А Касильдо и не беспокоился. Чего ему беспокоиться? Даже если случится невероятная вещь – а чего только не случается в стране Маньяне! – и Акока выживет каким-то чудом, ему не с чего будет заподозрить своего старого приятеля Касильдо в организации для Акоки хитроумной ловушки. Драчун не проболтается, а хефе, которому на самом деле никто не звонил, поди, и не знает ещё о том, что предатель Акока едет прямо к нему в пасть по горной дороге, а на хвосте у предателя сидит партнёр дона Фелипе, который дону Фелипе собрался преподнести на медном блюде голову его врага и потребовать за эту бедовую неумную голову сущего пустяка для себя и своего богатенького друга Касильдо: никчёмной бабёнки, наглой как макака, самоуверенной как бульдозер, бабёнки, посмевшей в стране, где приличная жена не имеет права и к мужу-то первой обратиться, сказать мужчине невежливое слово. О, какое сладостное предвкушение обуяло богатенького Касильдо, когда он вошёл в будку и взял телефонную трубку!

– Это Касильдо! – сказал он слуге-индейцу. – Позови хефе. Скажи, что важно.

Пока ходили за доном Фелипе, Касильдо расстегнул штаны и взял в ладонь свою кукурузину.

– Что такое? – сердито спросил Ольварра.

– К вам едут гости.

– Какие ещё гости?

– Вы удивитесь, какие.

– Ничего не понял.

– Первый едет Акока.

– Как это? Его поймали и везут сюда?..

– Нет, он сам едет.

– ?..

– А вслед за ним едет тот большой парень с севера, и он вам все объяснит. Вы только не напугайте этого пидараса Акоку раньше времени. Дождитесь этого второго.

– М-м-м…

Касильдо повесил трубку и энергично заработал рукой. Она пожалеет, что на свет родилась, эта сучка! Она будет верещать как резаная, пока я ей в самую глотку не засуну своего красавца! А потом в зад засажу, да так, что разорву всё к ядрёной матери! А уж потом… И близкий к солдатскому оргазму Касильдо представил себе такое, чему и слов нет в человеческом языке.

Кончая в предназначенный для этого угол, он увидел звёзды и вдруг отчетливо понял, что в колоде, которая лежит в правом кармане штанов его напарника, верхняя карта – шестёрка пик.

– Эй, Репердиус! – заорал он, застегнув штаны. – Ты там еще не все мэдроньо обоссал? Поди сюда!

Молчание было ему ответом.

– Репердиус, мать твою!!!

Джунгли были безмолвны, как на седьмой день творения.

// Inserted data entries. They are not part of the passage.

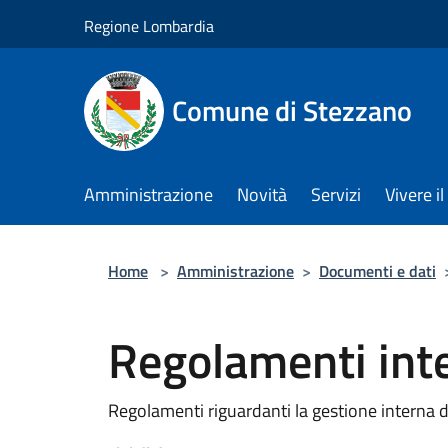
Salta al contenuto principale
Regione Lombardia
Comune di Stezzano
Amministrazione
Novità
Servizi
Vivere 
Home
>
Amministrazione
>
Documenti e dati
Regolamenti int
Regolamenti riguardanti la gestione interna de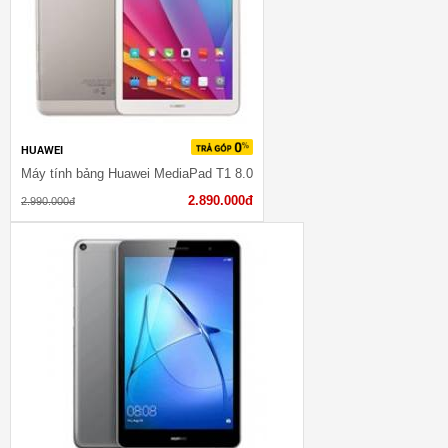
HUAWEI
Máy tính bảng Huawei MediaPad T1 8.0
2.890.000đ
2.990.000đ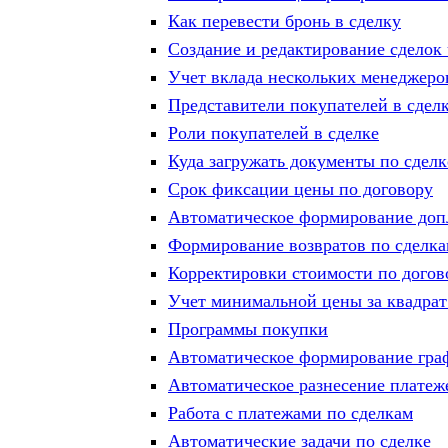
Как перевести бронь в сделку
Создание и редактирование сделок 
Учет вклада нескольких менеджеро
Представители покупателей в сдел
Роли покупателей в сделке
Куда загружать документы по сделк
Срок фиксации цены по договору
Автоматическое формирование допл
Формирование возвратов по сделк
Корректировки стоимости по догов
Учет минимальной цены за квадрат 
Программы покупки
Автоматическое формирование граф
Автоматическое разнесение платеж
Работа с платежами по сделкам
Автоматические задачи по сделке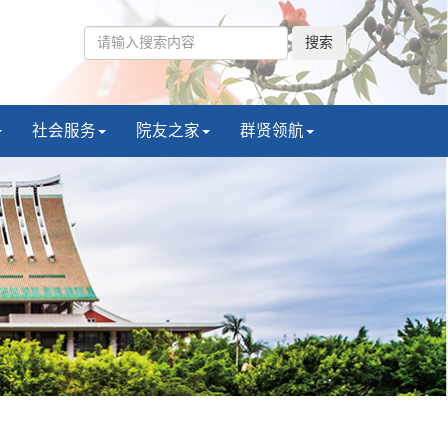
搜索
社会服务
院友之家
群贤领航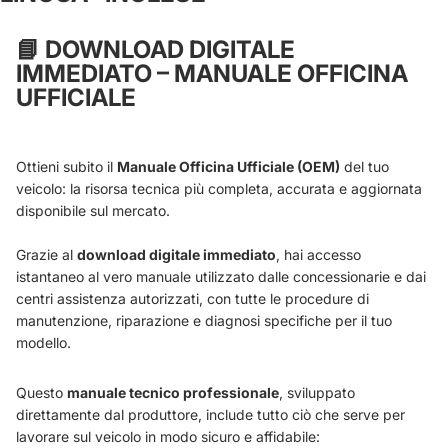
📘
DOWNLOAD DIGITALE
IMMEDIATO – MANUALE OFFICINA
UFFICIALE
Ottieni subito il
Manuale Officina Ufficiale (OEM)
del tuo
veicolo: la risorsa tecnica più completa, accurata e aggiornata
disponibile sul mercato.
Grazie al
download digitale immediato
, hai accesso
istantaneo al vero manuale utilizzato dalle concessionarie e dai
centri assistenza autorizzati, con tutte le procedure di
manutenzione, riparazione e diagnosi specifiche per il tuo
modello.
Questo
manuale tecnico professionale
, sviluppato
direttamente dal produttore, include tutto ciò che serve per
lavorare sul veicolo in modo sicuro e affidabile: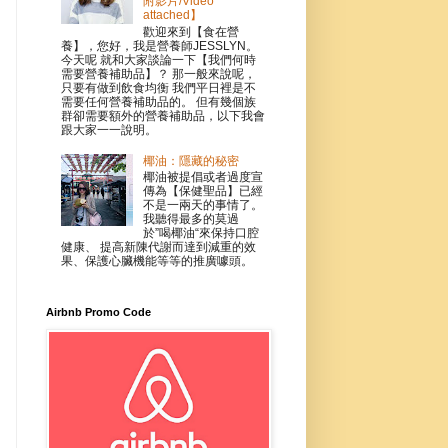
附影片/Video
attached】
歡迎來到【食在營
養】，您好，我是營養師JESSLYN。
今天呢 就和大家談論一下【我們何時
需要營養補助品】？ 那一般來說呢，
只要有做到飲食均衡 我們平日裡是不
需要任何營養補助品的。 但有幾個族
群卻需要額外的營養補助品，以下我會
跟大家一一說明。
椰油：隱藏的秘密
椰油被提倡或者過度宣
傳為【保健聖品】已經
不是一兩天的事情了。
我聽得最多的莫過
於”喝椰油“來保持口腔
健康、 提高新陳代謝而達到減重的效
果、保護心臟機能等等的推廣噱頭。
Airbnb Promo Code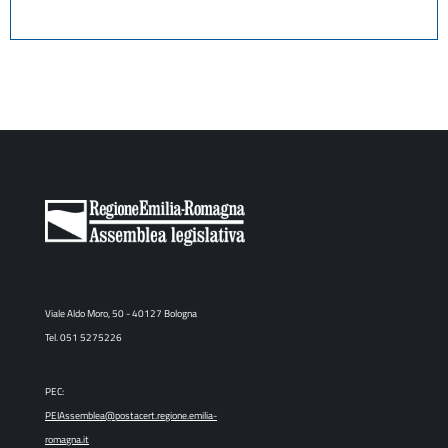
Viale Aldo Moro, 50 - 40127 Bologna
Tel. 051 5275226
PEC:
PEIAssemblea@postacert.regione.emilia-
romagna.it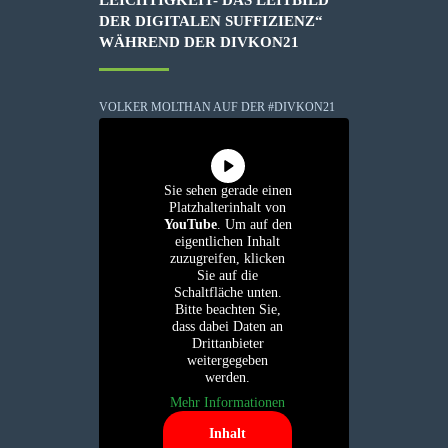
DER DIGITALEN SUFFIZIENZ“
WÄHREND DER DIVKON21
VOLKER MOLTHAN AUF DER #DIVKON21
Sie sehen gerade einen
Platzhalterinhalt von
YouTube
. Um auf den
eigentlichen Inhalt
zuzugreifen, klicken
Sie auf die
Schaltfläche unten.
Bitte beachten Sie,
dass dabei Daten an
Drittanbieter
weitergegeben
werden.
Mehr Informationen
Inhalt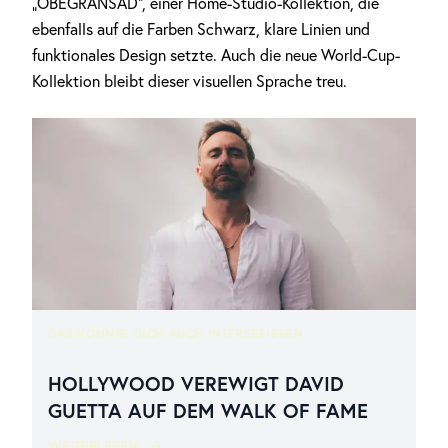
„OBEGRÄNSAD“, einer Home-Studio-Kollektion, die
ebenfalls auf die Farben Schwarz, klare Linien und
funktionales Design setzte. Auch die neue World-Cup-
Kollektion bleibt dieser visuellen Sprache treu.
DAS KÖNNTE DICH AUCH INTERESSIEREN
HOLLYWOOD VEREWIGT DAVID
GUETTA AUF DEM WALK OF FAME
WEITERLESEN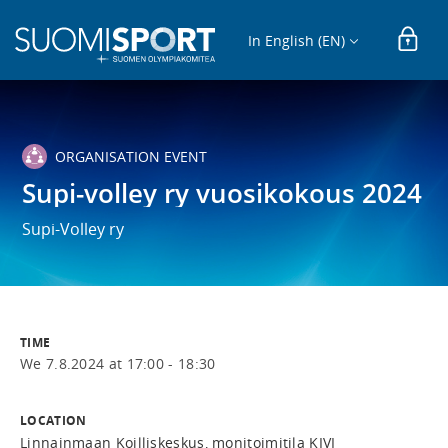
In English (EN)
ORGANISATION EVENT
Supi-volley ry vuosikokous 2024
Supi-Volley ry
TIME
We 7.8.2024 at 17:00 - 18:30
LOCATION
Linnainmaan Koilliskeskus, monitoimitila KIVI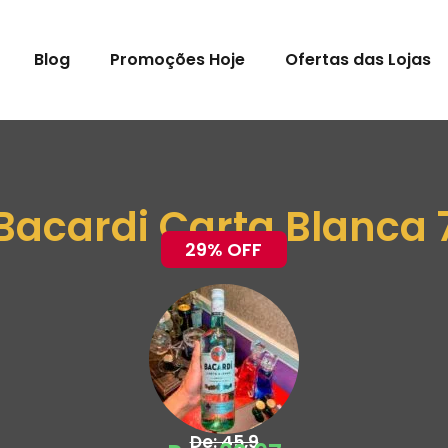
Blog
Promoções Hoje
Ofertas das Lojas
acardi Carta Blanca
29% OFF
De: 45,9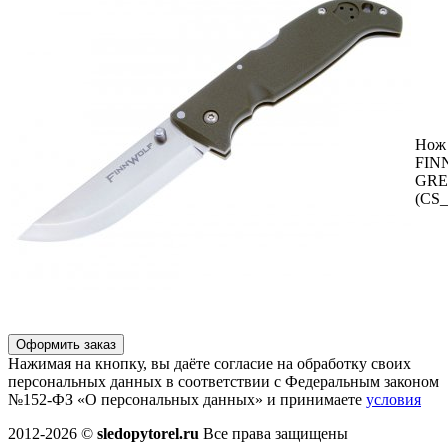
Нож 
FIN
GRE
(CS
Оформить заказ
Нажимая на кнопку, вы даёте согласие на обработку своих
персональных данных в соответствии с Федеральным законом
№152-ФЗ «О персональных данных» и принимаете
условия
2012-2026 ©
sledopytorel.ru
Все права защищены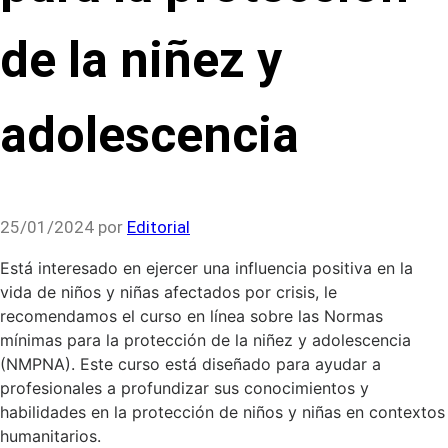
de la niñez y
adolescencia
25/01/2024
por
Editorial
Está interesado en ejercer una influencia positiva en la
vida de niños y niñas afectados por crisis, le
recomendamos el curso en línea sobre las Normas
mínimas para la protección de la niñez y adolescencia
(NMPNA). Este curso está diseñado para ayudar a
profesionales a profundizar sus conocimientos y
habilidades en la protección de niños y niñas en contextos
humanitarios.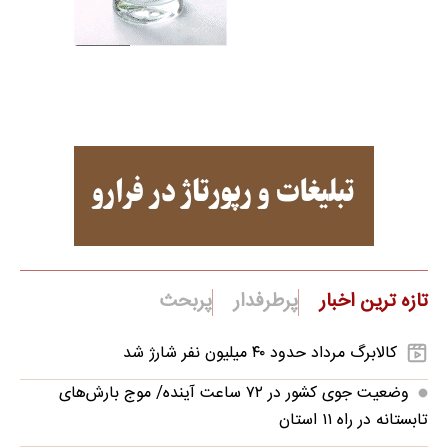
تازه ترین اخبار
پرطرفدار
پربحث
کالابرگ مرداد حدود ۴۰‌ میلیون نفر شارژ شد
وضعیت جوی کشور در ۷۲ ساعت آینده/ موج بارش‌های
تابستانه در راه ۱۱ استان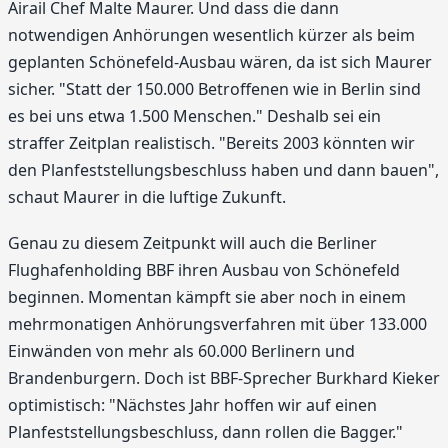
Airail Chef Malte Maurer. Und dass die dann
notwendigen Anhörungen wesentlich kürzer als beim
geplanten Schönefeld-Ausbau wären, da ist sich Maurer
sicher. "Statt der 150.000 Betroffenen wie in Berlin sind
es bei uns etwa 1.500 Menschen." Deshalb sei ein
straffer Zeitplan realistisch. "Bereits 2003 könnten wir
den Planfeststellungsbeschluss haben und dann bauen",
schaut Maurer in die luftige Zukunft.
Genau zu diesem Zeitpunkt will auch die Berliner
Flughafenholding BBF ihren Ausbau von Schönefeld
beginnen. Momentan kämpft sie aber noch in einem
mehrmonatigen Anhörungsverfahren mit über 133.000
Einwänden von mehr als 60.000 Berlinern und
Brandenburgern. Doch ist BBF-Sprecher Burkhard Kieker
optimistisch: "Nächstes Jahr hoffen wir auf einen
Planfeststellungsbeschluss, dann rollen die Bagger."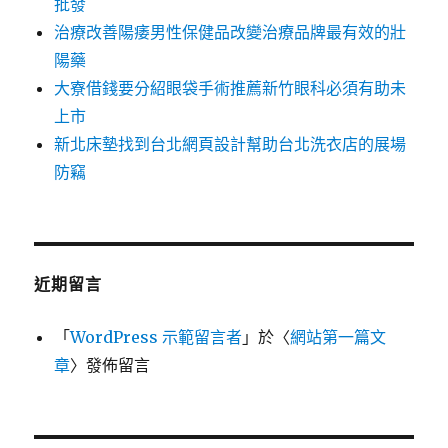
批發
治療改善陽痿男性保健品改變治療品牌最有效的壯
陽藥
大寮借錢要分紹眼袋手術推薦新竹眼科必須有助未
上市
新北床墊找到台北網頁設計幫助台北洗衣店的展場
防竊
近期留言
「
WordPress 示範留言者
」於〈
網站第一篇文
章
〉發佈留言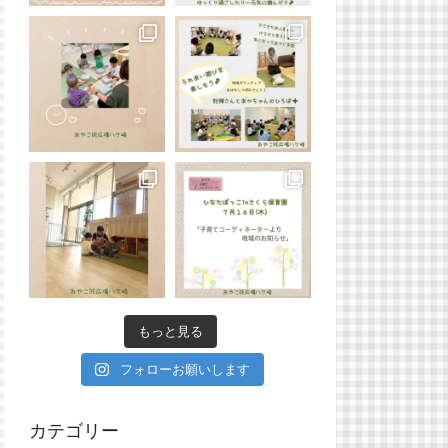
もっと見る
フォローお願いします
カテゴリー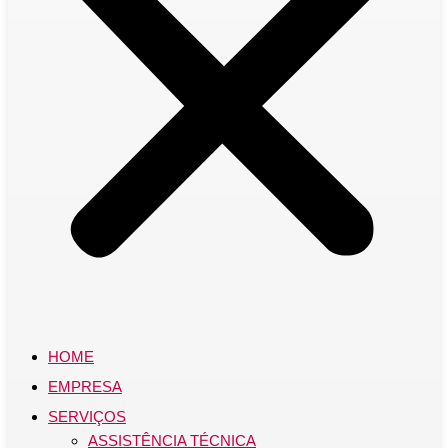
HOME
EMPRESA
SERVIÇOS
ASSISTÊNCIA TÉCNICA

Через пять минут Касильдо разозлился, а через час встревожился и попытался вызвать из деревни подмогу. Подъехал всего один человек. Остальные не смогли, потому что наверху случились другие события. Касильдо об этом ничего не знал, потому что к вечеру дорога оказалась перекрыта, а связь – перерезана. Они вдвоем с индейцем из долины искали Ремедиуса и нашли его ещё до наступления темноты. Ремедиус был совсем еще зелёный паренек, впечатлительный, как все юноши, едва вышедшие из возраста полового созревания. Он лежал ботинками к закату, белый и скорбный, с шестёркою пик в кармане, и мухи ходили по его телу пешком. Его вытаращенные в небо мёртвые глаза хранили печать изумления, будто он на том свете увидел чего-то такое, чего увидеть совсем не ожидал. Он и умер-то не столько от разрыва сердца, сколько от изумления, потому что, правду говоря, совершенно не был готов к тому, что на службе у дона Фелипе в него будет стрелять из ружья его же начальство.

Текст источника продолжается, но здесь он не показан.